Concessionária recorre de decisão judicial que suspendeu a cobrança, prevista para começar em março deste ano
Pedra Furada, em Jericoacoara
Pedra Furada, em Jericoacoara. Foto: Reprodução/SGB

O TRF5 julga nesta terça-feira (21) o recurso da concessionária Urbia Cataratas, que busca autorização para cobrar ingresso no Parque Nacional de Jericoacoara. A cobrança, suspensa desde 2024, enfrenta oposição da Prefeitura de Jijoca e de moradores, que alegam restrição ao acesso à Vila. O MPF também se posicionou contra, apontando falta de respaldo legal. A empresa defende que a taxa é prevista em contrato e necessária para investimentos em infraestrutura e sustentabilidade.

A Segunda Turma do Tribunal Regional Federal da 5ª Região (TRF5), sediada em Recife, deve julgar nesta terça-feira (21) um recurso da concessionária Urbia Cataratas, responsável pela administração do Parque Nacional de Jericoacoara (PNJ), que busca autorização para cobrar ingresso de acesso à região.

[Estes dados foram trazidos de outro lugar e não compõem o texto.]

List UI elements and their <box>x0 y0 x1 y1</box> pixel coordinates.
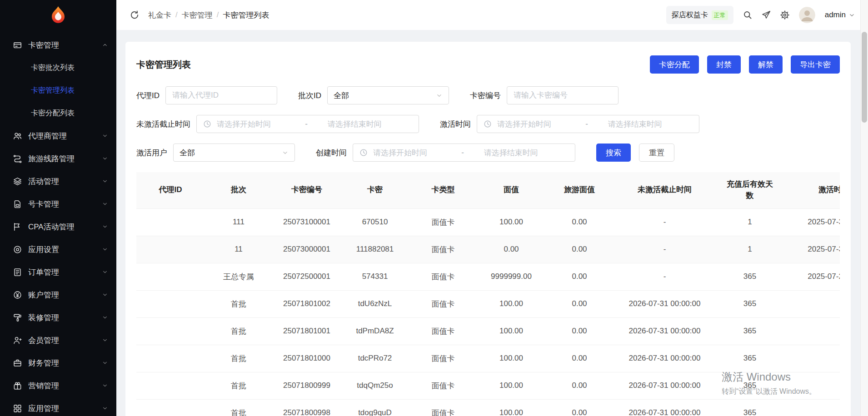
table-cell: 574331 <box>341 263 409 290</box>
sidebar-item[interactable]: 订单管理 <box>0 261 116 283</box>
reset-button[interactable]: 重置 <box>639 144 674 162</box>
table-cell: 25072500001 <box>273 263 341 290</box>
sidebar-item[interactable]: 装修管理 <box>0 306 116 329</box>
table-cell: 2025-07-31 21: <box>784 236 840 263</box>
range-end-placeholder: 请选择结束时间 <box>592 119 693 129</box>
chevron-down-icon <box>436 92 443 99</box>
table-cell <box>784 317 840 345</box>
chevron-down-icon <box>102 382 108 389</box>
marketing-icon <box>13 381 22 391</box>
unban-button[interactable]: 解禁 <box>749 55 783 74</box>
sidebar-item[interactable]: 应用管理 <box>0 397 116 416</box>
avatar[interactable] <box>799 7 815 23</box>
breadcrumb-separator: / <box>217 10 219 20</box>
activate-user-select-value: 全部 <box>180 148 195 158</box>
activate-time-range-picker[interactable]: 请选择开始时间 - 请选择结束时间 <box>477 115 699 133</box>
activate-user-select[interactable]: 全部 <box>173 144 295 162</box>
table-cell: 首批 <box>205 372 273 399</box>
agent-id-input[interactable] <box>165 86 277 104</box>
table-cell: 11 <box>205 236 273 263</box>
table-cell: 0.00 <box>545 345 614 372</box>
table-cell: 670510 <box>341 208 409 236</box>
table-cell: 9999999.00 <box>477 263 545 290</box>
user-menu[interactable]: admin <box>825 10 855 20</box>
table-cell: 面值卡 <box>409 236 477 263</box>
table-header-cell: 旅游面值 <box>545 172 614 208</box>
search-icon[interactable] <box>743 10 752 20</box>
sidebar-item[interactable]: 应用设置 <box>0 238 116 261</box>
send-icon[interactable] <box>762 10 771 20</box>
sidebar-item[interactable]: 账户管理 <box>0 283 116 306</box>
breadcrumb-item[interactable]: 礼金卡 <box>148 10 171 20</box>
card-assign-button[interactable]: 卡密分配 <box>650 55 699 74</box>
decoration-icon <box>13 313 22 322</box>
table-cell: 王总专属 <box>205 263 273 290</box>
table-cell: 首批 <box>205 290 273 317</box>
range-separator: - <box>461 148 464 157</box>
table-cell <box>136 236 205 263</box>
create-time-range-picker[interactable]: 请选择开始时间 - 请选择结束时间 <box>353 144 575 162</box>
table-cell: 0.00 <box>545 399 614 416</box>
sidebar-subitem-active[interactable]: 卡密管理列表 <box>0 79 116 102</box>
table-cell: 25073100001 <box>273 208 341 236</box>
sidebar-item[interactable]: 卡密管理 <box>0 34 116 56</box>
chevron-down-icon <box>102 178 108 184</box>
table-header-cell: 面值 <box>477 172 545 208</box>
filter-row-3: 激活用户 全部 创建时间 <box>136 144 840 162</box>
agent-id-label: 代理ID <box>136 90 160 101</box>
user-name: admin <box>825 10 846 20</box>
table-header-cell: 卡密 <box>341 172 409 208</box>
table-cell: 0.00 <box>477 236 545 263</box>
table-cell <box>136 317 205 345</box>
sidebar-item[interactable]: CPA活动管理 <box>0 215 116 238</box>
scrollbar-thumb[interactable] <box>862 32 867 123</box>
table-row: 11125073100001670510面值卡100.000.00-12025-… <box>136 208 840 236</box>
table-cell: tdU6zNzL <box>341 290 409 317</box>
chevron-down-icon <box>102 405 108 411</box>
refresh-icon[interactable] <box>130 10 139 20</box>
table-cell: 面值卡 <box>409 263 477 290</box>
batch-id-select[interactable]: 全部 <box>327 86 449 104</box>
table-cell <box>784 345 840 372</box>
table-cell: 365 <box>716 399 784 416</box>
table-cell: 面值卡 <box>409 290 477 317</box>
breadcrumb-item[interactable]: 卡密管理 <box>182 10 213 20</box>
card-no-input[interactable] <box>507 86 619 104</box>
table-cell: 365 <box>716 345 784 372</box>
table-cell: - <box>614 236 716 263</box>
sidebar-item[interactable]: 代理商管理 <box>0 124 116 147</box>
sidebar-item[interactable]: 财务管理 <box>0 352 116 374</box>
topbar: 礼金卡 / 卡密管理 / 卡密管理列表 探店权益卡 正常 <box>116 0 868 30</box>
current-card-label: 探店权益卡 <box>672 10 708 20</box>
sidebar-item[interactable]: 会员管理 <box>0 329 116 352</box>
table-cell: 25071801000 <box>273 345 341 372</box>
batch-id-select-value: 全部 <box>334 90 349 101</box>
sidebar-item[interactable]: 旅游线路管理 <box>0 147 116 170</box>
table-cell <box>784 372 840 399</box>
table-cell: 100.00 <box>477 317 545 345</box>
sim-card-icon <box>13 199 22 209</box>
current-card-pill[interactable]: 探店权益卡 正常 <box>666 6 733 24</box>
table-cell: - <box>614 263 716 290</box>
sidebar-item[interactable]: 活动管理 <box>0 170 116 193</box>
sidebar-subitem[interactable]: 卡密批次列表 <box>0 56 116 79</box>
table-cell: 365 <box>716 290 784 317</box>
table-cell: 首批 <box>205 317 273 345</box>
card-head: 卡密管理列表 卡密分配封禁解禁导出卡密 <box>136 42 840 86</box>
chevron-down-icon <box>282 149 289 156</box>
sidebar-subitem[interactable]: 卡密分配列表 <box>0 102 116 124</box>
export-cards-button[interactable]: 导出卡密 <box>791 55 840 74</box>
search-button[interactable]: 搜索 <box>596 144 631 162</box>
gear-icon[interactable] <box>780 10 789 20</box>
orders-icon <box>13 267 22 277</box>
inactive-deadline-label: 未激活截止时间 <box>136 119 190 129</box>
chevron-down-icon <box>848 12 855 19</box>
ban-button[interactable]: 封禁 <box>707 55 741 74</box>
table-cell: 2026-07-31 00:00:00 <box>614 345 716 372</box>
sidebar-item[interactable]: 号卡管理 <box>0 193 116 215</box>
table-header-cell: 卡类型 <box>409 172 477 208</box>
activity-icon <box>13 177 22 186</box>
sidebar-item[interactable]: 营销管理 <box>0 374 116 397</box>
inactive-deadline-range-picker[interactable]: 请选择开始时间 - 请选择结束时间 <box>196 115 419 133</box>
table-cell: 25071801001 <box>273 317 341 345</box>
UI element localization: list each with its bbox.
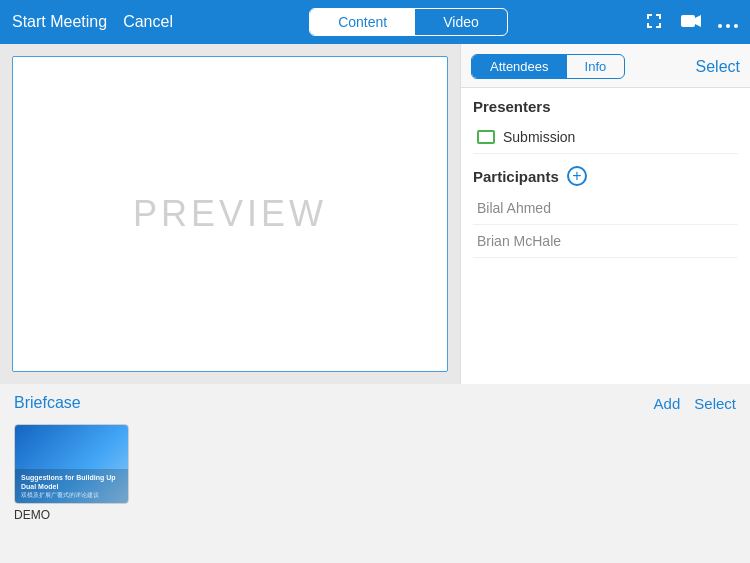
presenters-section: Presenters Submission [461, 88, 750, 158]
presenters-label: Presenters [473, 98, 738, 115]
add-button[interactable]: Add [654, 395, 681, 412]
segment-control: Content Video [309, 8, 508, 36]
svg-point-3 [726, 24, 730, 28]
participants-label: Participants [473, 168, 559, 185]
preview-box: PREVIEW [12, 56, 448, 372]
tab-group: Attendees Info [471, 54, 625, 79]
briefcase-title: Briefcase [14, 394, 81, 412]
preview-area: PREVIEW [0, 44, 460, 384]
tab-content[interactable]: Content [310, 9, 415, 35]
svg-point-2 [718, 24, 722, 28]
submission-name: Submission [503, 129, 575, 145]
fullscreen-icon[interactable] [644, 11, 664, 34]
participants-header: Participants + [473, 166, 738, 186]
files-area: Suggestions for Building Up Dual Model 双… [0, 420, 750, 526]
briefcase-actions: Add Select [654, 395, 736, 412]
participant-row: Bilal Ahmed [473, 192, 738, 225]
briefcase-header: Briefcase Add Select [0, 384, 750, 420]
select-button[interactable]: Select [696, 58, 740, 76]
file-subtitle: 双模及扩展广覆式的详论建议 [21, 491, 122, 500]
participants-list: Bilal AhmedBrian McHale [473, 192, 738, 258]
top-bar-right [644, 11, 738, 34]
right-panel: Attendees Info Select Presenters Submiss… [460, 44, 750, 384]
add-participant-button[interactable]: + [567, 166, 587, 186]
file-title: Suggestions for Building Up Dual Model [21, 473, 122, 491]
preview-label: PREVIEW [133, 193, 327, 235]
camera-icon[interactable] [680, 12, 702, 32]
svg-point-4 [734, 24, 738, 28]
file-overlay: Suggestions for Building Up Dual Model 双… [15, 469, 128, 503]
tab-attendees[interactable]: Attendees [472, 55, 567, 78]
select-files-button[interactable]: Select [694, 395, 736, 412]
svg-rect-0 [681, 15, 695, 27]
monitor-icon [477, 130, 495, 144]
start-meeting-button[interactable]: Start Meeting [12, 9, 107, 35]
participant-row: Brian McHale [473, 225, 738, 258]
attendees-tabs: Attendees Info Select [461, 44, 750, 88]
file-thumbnail[interactable]: Suggestions for Building Up Dual Model 双… [14, 424, 129, 522]
file-label: DEMO [14, 508, 50, 522]
svg-marker-1 [695, 15, 701, 27]
top-bar: Start Meeting Cancel Content Video [0, 0, 750, 44]
participants-section: Participants + Bilal AhmedBrian McHale [461, 158, 750, 262]
more-icon[interactable] [718, 12, 738, 32]
submission-row: Submission [473, 121, 738, 154]
cancel-button[interactable]: Cancel [123, 9, 173, 35]
tab-video[interactable]: Video [415, 9, 507, 35]
tab-info[interactable]: Info [567, 55, 625, 78]
file-image: Suggestions for Building Up Dual Model 双… [14, 424, 129, 504]
main-area: PREVIEW Attendees Info Select Presenters… [0, 44, 750, 384]
bottom-section: Briefcase Add Select Suggestions for Bui… [0, 384, 750, 563]
top-bar-left: Start Meeting Cancel [12, 9, 173, 35]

A empresa recorre de decisão judicial que suspendeu a cobrança, prevista para começar em março de 2025.

Entenda o caso

A cobrança está prevista no contrato de concessão firmado entre a Urbia Cataratas e o Instituto Chico Mendes de Conservação da Biodiversidade (ICMBio), responsável pela gestão de parques federais. No entanto, moradores, empresários locais e a Prefeitura de Jijoca de Jericoacoara têm se posicionado contra a medida, argumentando que ela limita o acesso à Vila de Jericoacoara, que é cercada pelo parque federal.

Segundo os críticos, que incluem os Conselhos Comunitário e Empresarial da Vila de Jericoacoara, mesmo visitantes que não desejam explorar o parque, mas apenas entrar na Vila — administrada pelo município — teriam que pagar a taxa, o que fere o princípio do acesso democrático e gratuito a uma localidade pública.

O que está em jogo

O Ministério Público Federal (MPF) emitiu parecer contra a cobrança, destacando a ausência de respaldo legal e o possível desrespeito ao direito constitucional de ir e vir. Desde dezembro de 2024, uma decisão judicial suspendeu qualquer cobrança de ingresso no PNJ até o julgamento final do caso.

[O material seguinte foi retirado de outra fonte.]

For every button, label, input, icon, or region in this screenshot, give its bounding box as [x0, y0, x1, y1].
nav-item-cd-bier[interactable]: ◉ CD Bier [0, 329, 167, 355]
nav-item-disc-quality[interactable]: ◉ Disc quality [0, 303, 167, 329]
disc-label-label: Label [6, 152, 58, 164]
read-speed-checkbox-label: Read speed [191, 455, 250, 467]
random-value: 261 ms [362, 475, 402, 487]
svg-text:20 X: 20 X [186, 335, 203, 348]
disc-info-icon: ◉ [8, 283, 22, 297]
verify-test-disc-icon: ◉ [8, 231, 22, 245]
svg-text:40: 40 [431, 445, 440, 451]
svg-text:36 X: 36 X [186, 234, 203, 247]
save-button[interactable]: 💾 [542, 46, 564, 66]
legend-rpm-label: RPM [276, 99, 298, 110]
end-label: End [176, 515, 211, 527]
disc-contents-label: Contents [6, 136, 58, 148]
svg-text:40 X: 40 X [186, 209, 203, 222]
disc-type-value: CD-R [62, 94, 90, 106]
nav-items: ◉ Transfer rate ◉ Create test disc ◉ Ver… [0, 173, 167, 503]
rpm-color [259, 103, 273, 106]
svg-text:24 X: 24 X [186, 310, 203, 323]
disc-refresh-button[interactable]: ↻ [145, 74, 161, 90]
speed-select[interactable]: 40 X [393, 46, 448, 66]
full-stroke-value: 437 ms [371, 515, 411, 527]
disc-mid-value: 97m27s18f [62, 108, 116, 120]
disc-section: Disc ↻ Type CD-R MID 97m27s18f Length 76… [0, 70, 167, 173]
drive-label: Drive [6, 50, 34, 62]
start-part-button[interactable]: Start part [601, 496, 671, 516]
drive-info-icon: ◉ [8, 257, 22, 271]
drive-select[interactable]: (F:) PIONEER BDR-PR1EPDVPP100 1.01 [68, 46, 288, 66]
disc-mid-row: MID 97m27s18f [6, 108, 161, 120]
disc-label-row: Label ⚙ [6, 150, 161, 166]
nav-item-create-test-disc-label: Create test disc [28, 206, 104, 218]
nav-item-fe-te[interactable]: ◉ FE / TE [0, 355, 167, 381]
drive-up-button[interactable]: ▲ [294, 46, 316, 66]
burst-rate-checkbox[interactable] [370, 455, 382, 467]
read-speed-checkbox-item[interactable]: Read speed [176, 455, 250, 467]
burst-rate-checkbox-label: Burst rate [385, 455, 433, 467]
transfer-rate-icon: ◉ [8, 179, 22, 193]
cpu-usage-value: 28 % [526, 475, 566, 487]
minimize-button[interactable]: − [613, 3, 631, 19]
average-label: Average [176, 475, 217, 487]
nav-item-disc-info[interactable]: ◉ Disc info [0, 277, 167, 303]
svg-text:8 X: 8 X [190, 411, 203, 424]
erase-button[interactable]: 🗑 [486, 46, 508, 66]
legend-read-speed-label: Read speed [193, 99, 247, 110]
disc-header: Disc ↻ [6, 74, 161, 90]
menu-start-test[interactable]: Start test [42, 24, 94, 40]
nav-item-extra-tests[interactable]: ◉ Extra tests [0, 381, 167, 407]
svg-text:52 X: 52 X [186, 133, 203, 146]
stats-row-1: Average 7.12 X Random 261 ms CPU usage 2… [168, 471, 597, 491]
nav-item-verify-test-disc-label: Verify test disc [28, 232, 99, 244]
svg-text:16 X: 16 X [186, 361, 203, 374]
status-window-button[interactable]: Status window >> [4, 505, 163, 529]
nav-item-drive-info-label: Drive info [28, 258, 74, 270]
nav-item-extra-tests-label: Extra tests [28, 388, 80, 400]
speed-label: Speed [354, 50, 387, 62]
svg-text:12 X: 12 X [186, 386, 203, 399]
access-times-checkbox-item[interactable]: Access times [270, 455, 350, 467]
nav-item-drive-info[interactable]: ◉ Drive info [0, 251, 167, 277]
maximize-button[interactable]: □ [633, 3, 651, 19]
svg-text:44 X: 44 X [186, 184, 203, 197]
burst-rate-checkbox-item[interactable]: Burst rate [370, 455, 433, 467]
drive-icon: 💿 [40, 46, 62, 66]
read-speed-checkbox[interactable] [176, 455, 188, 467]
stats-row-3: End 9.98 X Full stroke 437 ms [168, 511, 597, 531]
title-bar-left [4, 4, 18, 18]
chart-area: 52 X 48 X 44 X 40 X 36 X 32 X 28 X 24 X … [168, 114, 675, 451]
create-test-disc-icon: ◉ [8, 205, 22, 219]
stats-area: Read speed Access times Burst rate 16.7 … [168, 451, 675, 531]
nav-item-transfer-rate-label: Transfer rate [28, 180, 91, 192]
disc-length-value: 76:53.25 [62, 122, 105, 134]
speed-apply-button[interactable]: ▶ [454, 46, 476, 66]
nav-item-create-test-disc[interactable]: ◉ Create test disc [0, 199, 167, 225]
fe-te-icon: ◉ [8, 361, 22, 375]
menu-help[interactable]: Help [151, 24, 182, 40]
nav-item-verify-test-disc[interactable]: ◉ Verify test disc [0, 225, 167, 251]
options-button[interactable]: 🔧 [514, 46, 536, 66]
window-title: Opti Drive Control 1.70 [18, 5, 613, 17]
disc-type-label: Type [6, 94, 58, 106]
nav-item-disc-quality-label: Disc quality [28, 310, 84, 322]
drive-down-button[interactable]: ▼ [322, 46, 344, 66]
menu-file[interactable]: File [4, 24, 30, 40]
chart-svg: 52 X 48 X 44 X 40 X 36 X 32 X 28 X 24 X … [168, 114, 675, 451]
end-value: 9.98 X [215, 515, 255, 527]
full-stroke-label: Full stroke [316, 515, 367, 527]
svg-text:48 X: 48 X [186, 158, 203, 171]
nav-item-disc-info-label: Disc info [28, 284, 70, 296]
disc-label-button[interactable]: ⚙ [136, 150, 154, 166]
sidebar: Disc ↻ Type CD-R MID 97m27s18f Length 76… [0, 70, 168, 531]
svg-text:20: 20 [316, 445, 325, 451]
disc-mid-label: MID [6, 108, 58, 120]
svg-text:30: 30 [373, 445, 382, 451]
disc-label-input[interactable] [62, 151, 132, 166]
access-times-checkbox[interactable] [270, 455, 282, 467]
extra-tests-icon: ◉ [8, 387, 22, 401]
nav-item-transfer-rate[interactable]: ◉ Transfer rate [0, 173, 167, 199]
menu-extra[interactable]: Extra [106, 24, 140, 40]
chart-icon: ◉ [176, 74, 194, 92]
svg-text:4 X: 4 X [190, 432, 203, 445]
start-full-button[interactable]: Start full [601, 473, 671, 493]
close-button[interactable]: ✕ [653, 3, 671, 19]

Pelo contrato de concessão, os valores previstos para ingresso variam de R$ 50 no primeiro ano a R$ 120 no quinto ano. A concessionária afirma que o valor é necessário para custear investimentos de R$ 116 milhões ao longo de 30 anos, sendo R$ 90 milhões concentrados nos primeiros anos, voltados à infraestrutura, sustentabilidade e segurança.

A empresa também alega que moradores da Vila e trabalhadores de municípios vizinhos teriam acesso gratuito, mas a Prefeitura rebate afirmando que nenhum sistema de cadastro foi efetivamente implementado.

Sessão e expectativa

O julgamento será realizado pela Segunda Turma do TRF5, formada pelos desembargadores federais Paulo Roberto de Oliveira Lima, Paulo Cordeiro e Edilson Nobre. Não haverá transmissão ao vivo, mas o link pode ser solicitado pelo e-mail
turma2@trf5.jus.br. Como há possibilidade de pedido de vista, o desfecho pode ser adiado.

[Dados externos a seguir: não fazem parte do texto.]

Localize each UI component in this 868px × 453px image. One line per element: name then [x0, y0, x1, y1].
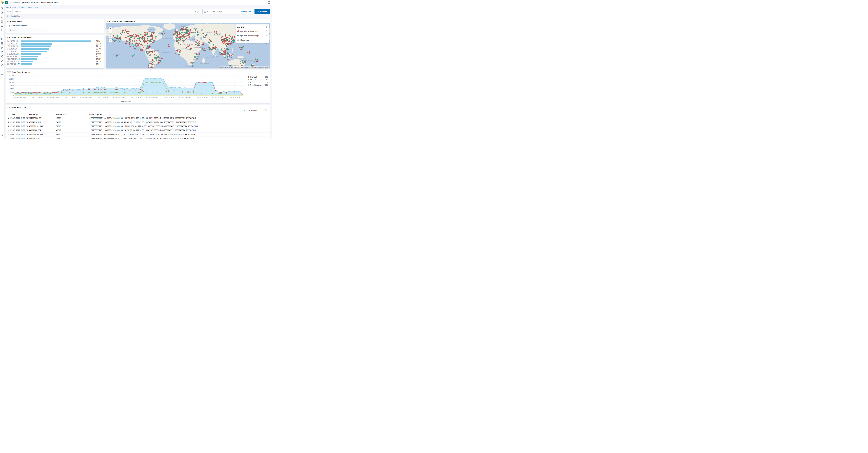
expand-row-icon[interactable]	[8, 129, 10, 131]
geo-point[interactable]	[151, 39, 152, 40]
machine-learning-icon[interactable]	[0, 33, 4, 36]
geo-point[interactable]	[187, 27, 188, 28]
geo-point[interactable]	[183, 41, 184, 42]
geo-point[interactable]	[221, 38, 222, 39]
geo-point[interactable]	[151, 35, 152, 36]
share-button[interactable]: Share	[19, 6, 24, 8]
geo-point[interactable]	[143, 47, 144, 48]
geo-point[interactable]	[148, 65, 149, 66]
geo-point[interactable]	[185, 29, 186, 30]
geo-point[interactable]	[182, 29, 183, 30]
geo-point[interactable]	[134, 54, 135, 55]
geo-point[interactable]	[188, 31, 189, 32]
geo-point[interactable]	[182, 28, 183, 29]
geo-point[interactable]	[245, 62, 246, 63]
geo-point[interactable]	[127, 41, 128, 42]
geo-point[interactable]	[187, 32, 188, 33]
geo-point[interactable]	[129, 43, 130, 44]
geo-point[interactable]	[123, 30, 124, 31]
geo-point[interactable]	[221, 49, 222, 50]
geo-point[interactable]	[203, 44, 204, 45]
geo-point[interactable]	[225, 51, 226, 52]
search-input[interactable]	[12, 10, 193, 13]
column-time[interactable]: Time	[10, 113, 29, 116]
geo-point[interactable]	[222, 54, 223, 55]
geo-point[interactable]	[179, 51, 180, 52]
geo-point[interactable]	[145, 41, 146, 42]
geo-point[interactable]	[180, 33, 181, 34]
geo-point[interactable]	[223, 51, 224, 52]
geo-point[interactable]	[114, 37, 115, 38]
geo-point[interactable]	[207, 34, 208, 35]
expand-row-icon[interactable]	[8, 121, 10, 123]
geo-point[interactable]	[180, 29, 181, 30]
geo-point[interactable]	[127, 33, 128, 34]
geo-point[interactable]	[143, 41, 144, 42]
geo-point[interactable]	[116, 37, 117, 38]
geo-point[interactable]	[225, 41, 226, 42]
geo-point[interactable]	[194, 57, 195, 58]
geo-point[interactable]	[184, 32, 185, 33]
geo-point[interactable]	[158, 63, 159, 64]
geo-point[interactable]	[136, 40, 137, 41]
geo-point[interactable]	[179, 54, 180, 55]
geo-point[interactable]	[176, 37, 177, 38]
geo-point[interactable]	[192, 65, 193, 66]
geo-point[interactable]	[208, 42, 209, 43]
geo-point[interactable]	[220, 54, 221, 55]
geo-point[interactable]	[185, 39, 186, 40]
ip-bar[interactable]	[21, 56, 91, 57]
geo-point[interactable]	[138, 43, 140, 44]
geo-point[interactable]	[227, 54, 228, 55]
geo-point[interactable]	[184, 34, 185, 35]
geo-point[interactable]	[117, 36, 118, 37]
legend-item[interactable]: ACCEPT253	[248, 79, 268, 81]
geo-point[interactable]	[169, 46, 170, 47]
geo-point[interactable]	[113, 35, 114, 36]
geo-point[interactable]	[182, 39, 183, 41]
geo-point[interactable]	[179, 40, 180, 41]
geo-point[interactable]	[130, 41, 131, 42]
geo-point[interactable]	[187, 35, 188, 36]
geo-point[interactable]	[223, 41, 224, 42]
geo-point[interactable]	[230, 36, 231, 37]
geo-point[interactable]	[227, 53, 228, 54]
add-filter-button[interactable]: + Add filter	[11, 15, 20, 17]
geo-point[interactable]	[256, 59, 258, 60]
geo-point[interactable]	[117, 38, 118, 39]
geo-point[interactable]	[146, 51, 147, 53]
geo-point[interactable]	[242, 65, 243, 66]
geo-point[interactable]	[150, 35, 151, 36]
full-screen-button[interactable]: Full screen	[6, 6, 16, 8]
geo-point[interactable]	[133, 55, 134, 56]
geo-point[interactable]	[177, 32, 178, 33]
geo-point[interactable]	[158, 62, 159, 63]
geo-point[interactable]	[240, 63, 241, 64]
geo-point[interactable]	[197, 45, 198, 46]
geo-point[interactable]	[126, 37, 127, 38]
geo-point[interactable]	[161, 33, 162, 34]
geo-point[interactable]	[247, 52, 248, 53]
layer-road-map[interactable]: Road map	[236, 38, 269, 42]
s3-bucket-select[interactable]: Select...	[9, 28, 49, 32]
geo-point[interactable]	[214, 34, 215, 35]
geo-point[interactable]	[135, 43, 136, 44]
geo-point[interactable]	[232, 36, 233, 37]
geo-point[interactable]	[210, 40, 211, 41]
geo-point[interactable]	[147, 38, 148, 39]
geo-point[interactable]	[138, 35, 139, 36]
geo-point[interactable]	[145, 34, 146, 35]
geo-point[interactable]	[129, 42, 130, 43]
geo-point[interactable]	[216, 31, 217, 32]
column-source-port[interactable]: source.port	[56, 113, 89, 116]
geo-point[interactable]	[141, 44, 142, 45]
geo-point[interactable]	[234, 40, 235, 41]
geo-point[interactable]	[227, 44, 228, 45]
geo-point[interactable]	[125, 30, 126, 31]
geo-point[interactable]	[251, 64, 252, 65]
geo-point[interactable]	[255, 59, 256, 60]
edit-button[interactable]: Edit	[35, 6, 38, 8]
geo-point[interactable]	[199, 41, 200, 42]
geo-point[interactable]	[221, 54, 222, 55]
geo-point[interactable]	[240, 61, 241, 62]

Enquanto isso, permanece em vigor apenas a Taxa de Turismo Sustentável (TTS), cobrada pela Prefeitura de Jijoca, no valor de R$ 41,50 por visitante para estadas de até 10 dias.

Impacto local

A disputa tem mobilizado a população local, que já realizou manifestações públicas contra a medida. Segundo nota conjunta da Prefeitura e conselhos da Vila, a decisão do TRF5 será determinante para o futuro de Jericoacoara, “uma das localidades turísticas mais emblemáticas do Brasil”.

A preocupação é com os impactos sociais e econômicos de uma eventual restrição ao livre acesso.